The Day I Learned DNS Is Never Simple

I used to think DNS was boring. You ask for a name, you get an IP, the application connects. That was my entire mental model, until a bug dismantled it completely.

The service worked when addressed by IP but failed with a hostname. It worked from one machine and failed from another. Then, oddly, it started working the moment I added a trailing dot to the domain name.

That day I learned that DNS is never simple, not because it is poorly designed, but because decades of accumulated behaviour are hiding behind what looks like a plain string.

The Symptom

The service looked healthy on the surface: pods running, ingress controller alive, application logs quiet. The endpoint responded fine when called by IP. Then the hostname failed.

That is the moment DNS enters the room, and at first it seems like the smallest possible problem: a typo, a stale record, a CoreDNS restart. Then you start checking things. The DNS record exists. The service exists. The IP is reachable. The same hostname resolves differently depending on where you run the command. Adding a trailing dot changes the behaviour entirely.

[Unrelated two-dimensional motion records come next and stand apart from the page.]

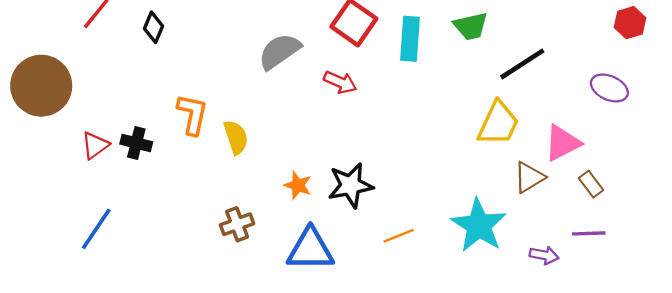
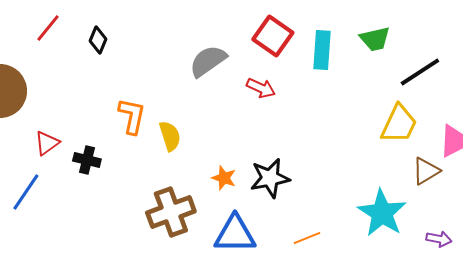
black cross: (136, 143) -> (87, 160), moved
brown cross: (237, 224) -> (171, 212), size x1.6
blue line: (96, 229) -> (26, 192), moved
orange line: (399, 236) -> (307, 238), moved

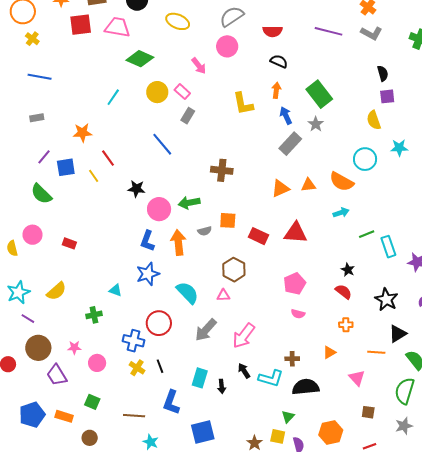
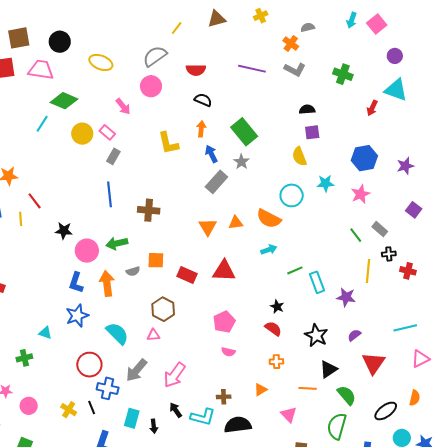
black semicircle: (383, 73) -> (307, 109), turned -77
cyan line: (113, 97) -> (42, 124), moved
blue line: (162, 144) -> (110, 194), moved, turned 35
yellow line: (94, 176) -> (21, 219), turned 32
orange triangle: (280, 188) -> (208, 227), turned -36
blue cross: (133, 341) -> (108, 388), moved

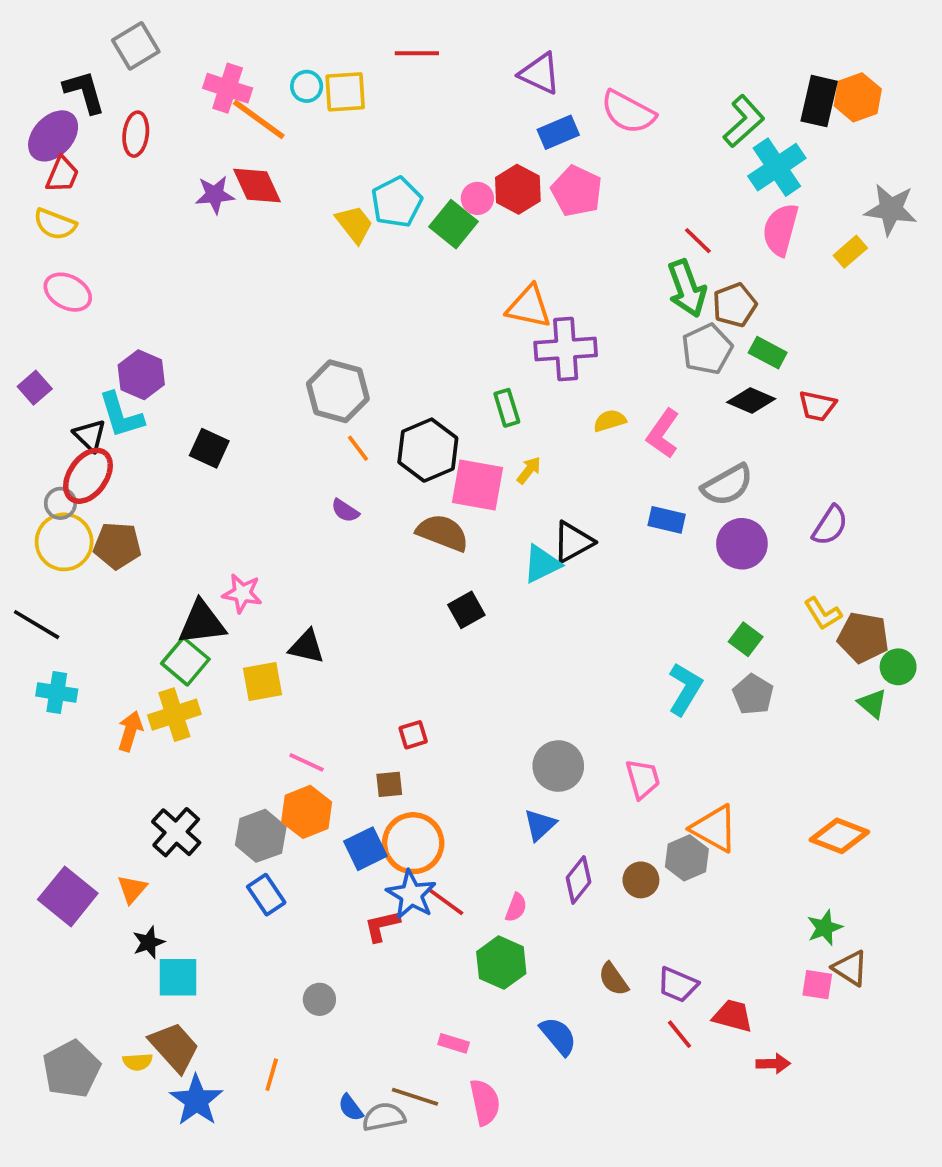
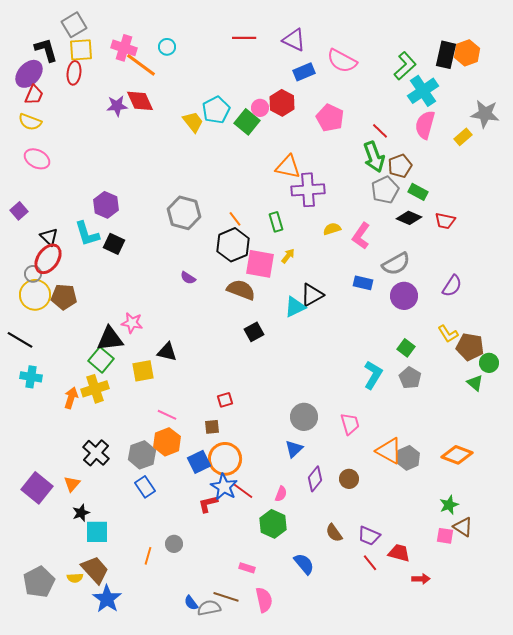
red line: (417, 53) -> (244, 38), moved
yellow square: (345, 92) -> (81, 50), moved
pink pentagon: (577, 191) -> (330, 118), moved
purple hexagon: (141, 375) -> (106, 205), moved
cyan L-shape: (121, 415) -> (87, 234), moved
orange line: (358, 448) -> (235, 219), moved
gray hexagon: (687, 858) -> (408, 458), moved
orange line: (272, 1075) -> (148, 556), moved

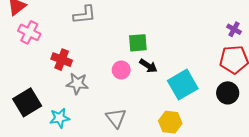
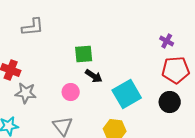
purple cross: (234, 29) -> (167, 41), moved
pink circle: (121, 70) -> (71, 92), moved

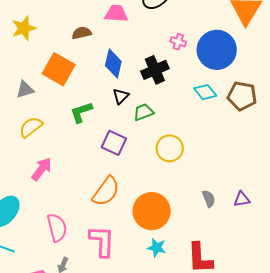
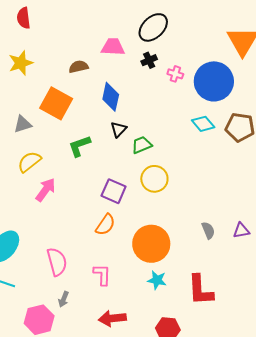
black cross: (155, 70) -> (149, 60), moved, size x0.6
purple square: (114, 143) -> (114, 191), moved
yellow circle: (170, 148) -> (154, 179), moved
pink arrow: (42, 169) -> (46, 190), moved
orange semicircle: (106, 191) -> (105, 225), size x0.7
pink L-shape: (102, 241) -> (102, 275), size x0.7

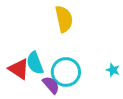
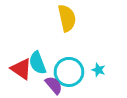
cyan star: (113, 70) -> (98, 70), moved

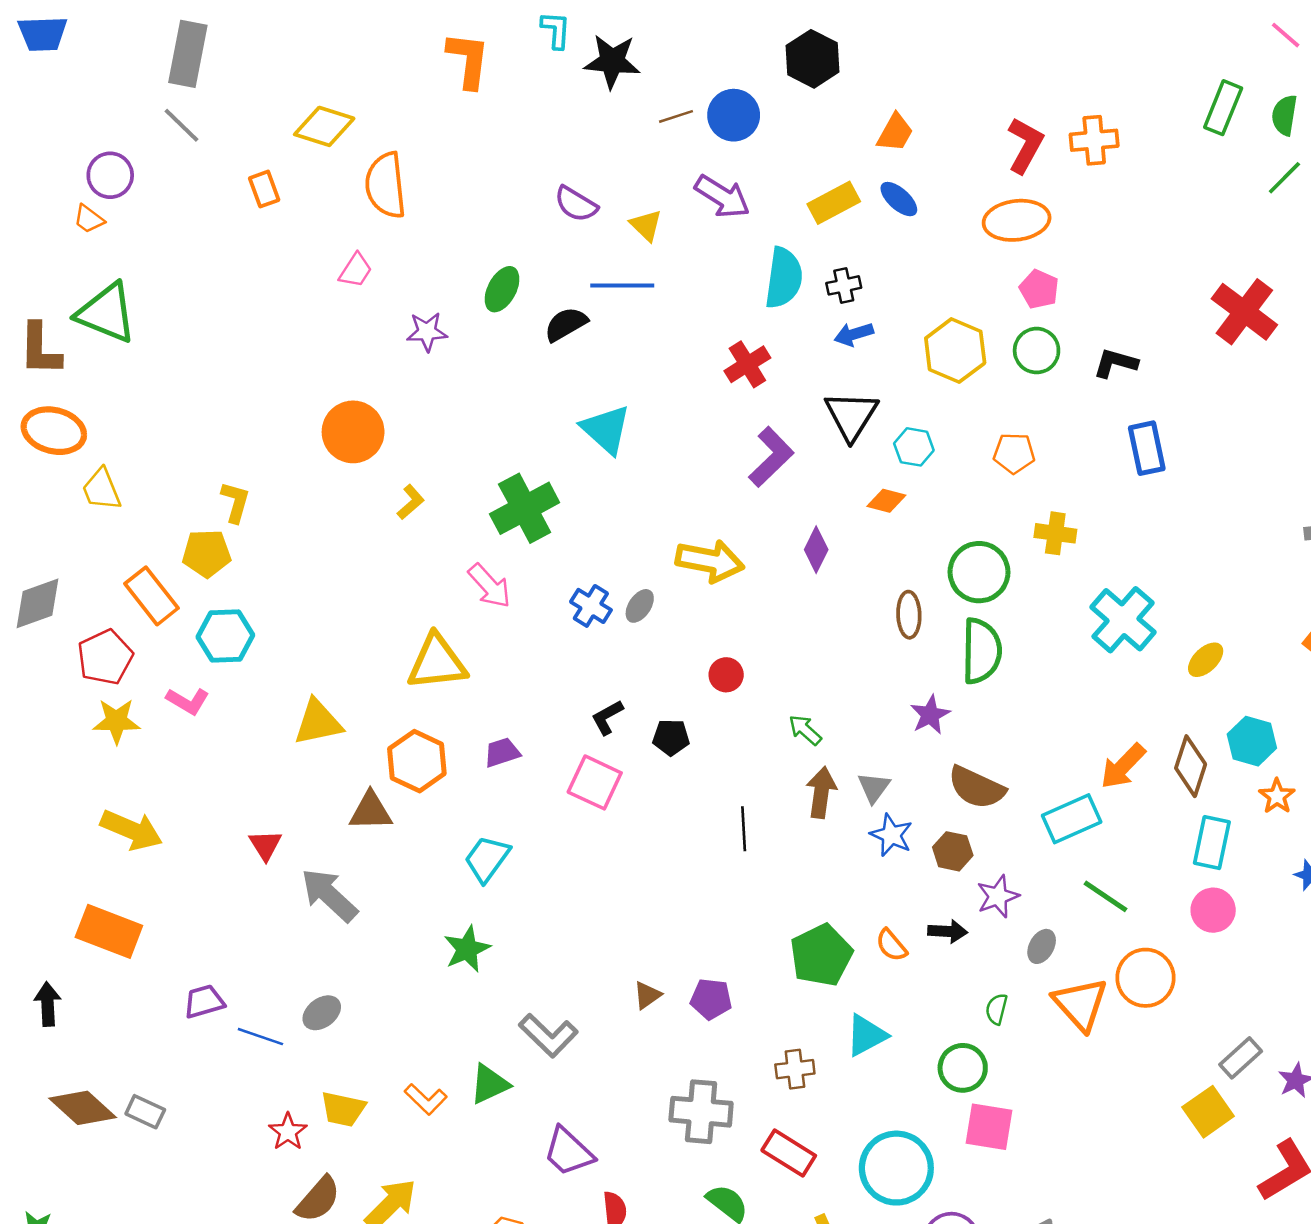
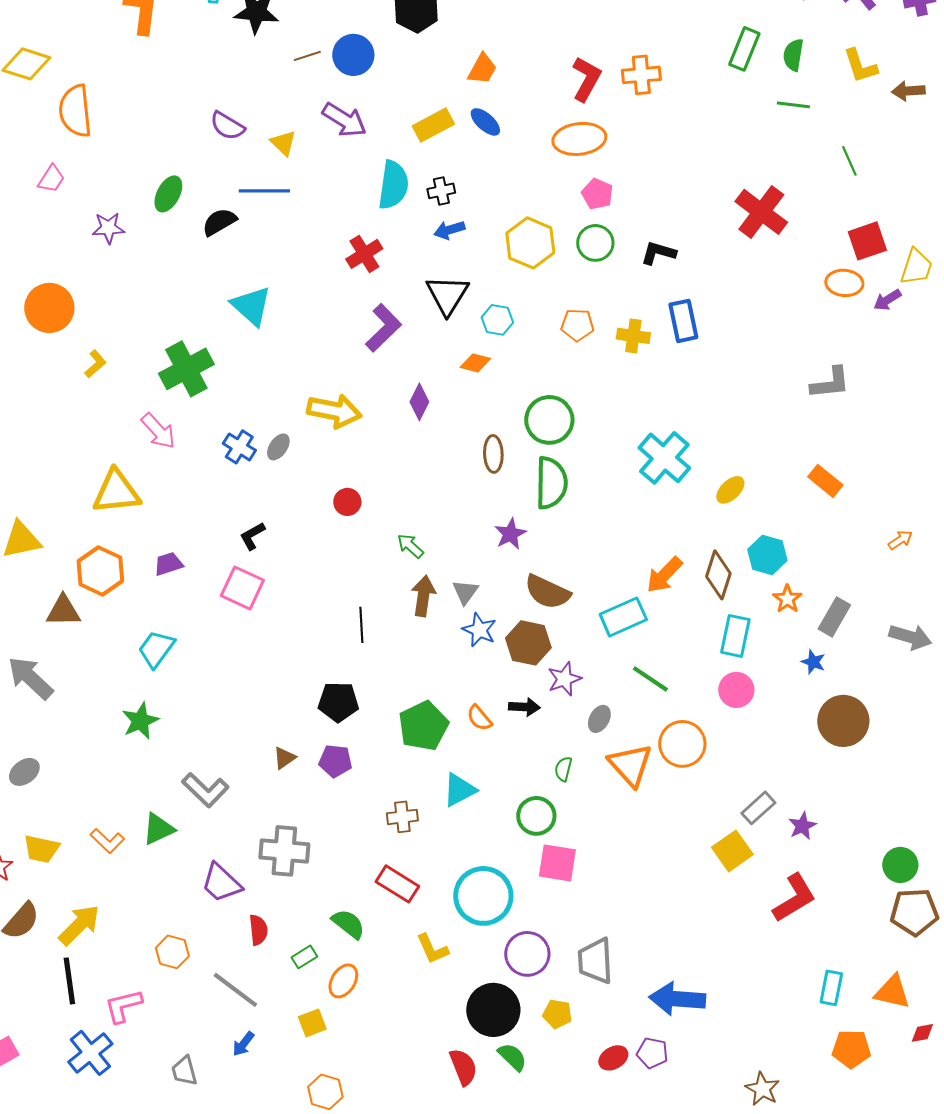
green line: (1284, 178) -> (793, 105), turned 52
yellow cross: (1055, 533) -> (633, 336), moved
black pentagon: (671, 737) -> (338, 702), moved, size x1.4
brown hexagon: (953, 851) -> (528, 643), size x1.4
gray cross: (701, 1112) -> (284, 851), moved

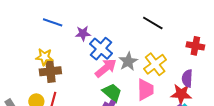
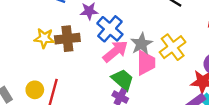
brown cross: (50, 71) -> (67, 39), moved
pink trapezoid: (145, 90) -> (146, 63), moved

At that point, DNS stops being “just name resolution” and reveals itself for what it actually is: a distributed system with layers, caches, and context you cannot see from outside.

The Lie We Tell Ourselves About DNS

Most developers imagine DNS resolution as a straight line:

example.com  →  DNS  →  93.184.216.34

That model is useful when everything works. It is useless when something breaks.

A more realistic picture of what actually happens looks like this:

Application
    ↓
Runtime resolver          # e.g., Go's net package, JVM, etc.
    ↓
Operating system resolver
    ↓
/etc/hosts                # checked before any network call
    ↓
/etc/resolv.conf          # controls nameserver, search, ndots
    ↓
Local cache               # nscd, systemd-resolved, etc.
    ↓
Configured nameserver     # often CoreDNS inside Kubernetes
    ↓
Recursive resolver
    ↓
Root servers
    ↓
TLD servers
    ↓
Authoritative nameserver

Every layer in this chain can change the question being asked. Every layer can cache the answer. Every layer can have its own configuration.

The most painful implication: two machines can ask what looks like the same DNS question and not actually send the same query to the network. The question itself changes as it flows through the stack.

The Dot at the End

The strangest part of my debugging session was the trailing dot. These two names look nearly identical:

api.example.com
api.example.com.

In DNS, they do not mean the same thing.

The trailing dot represents the DNS root. A fully qualified domain name ends at the root, and in human-readable form, that root is written as a final dot. So api.example.com. is shorthand for api.example.com.<root>. The root label is normally invisible; we omit it because typing the dot everywhere would be tedious. But that dot matters the moment software is allowed to treat names as relative rather than absolute.

Absolute vs Relative Names

The important distinction is not “short name vs long name.” It is:

Absolute name: complete as written; nothing should be appended
Relative name: may be completed using local resolver configuration

api.example.com. (with dot) is absolute. api.example.com (without dot) may still be treated as a candidate for search-domain expansion, depending on how the resolver is configured. And api on its own is very likely to be expanded using search domains. That is where /etc/resolv.conf enters the story.

Search Domains

On Linux, DNS behaviour is controlled by /etc/resolv.conf. Inside a Kubernetes pod, it typically looks something like this:

# /etc/resolv.conf inside a Kubernetes pod
nameserver 10.96.0.10
search default.svc.cluster.local svc.cluster.local cluster.local
options ndots:5

The search line tells the resolver which suffixes it can append to unqualified names. So if an application tries to resolve redis, the resolver may try:

redis.default.svc.cluster.local   # first
redis.svc.cluster.local
redis.cluster.local
redis                              # last resort

This is extremely convenient inside Kubernetes, letting a pod call a service in the same namespace using just redis instead of the full redis.default.svc.cluster.local. But that convenience has a cost: the name you typed may not be the name that gets queried first.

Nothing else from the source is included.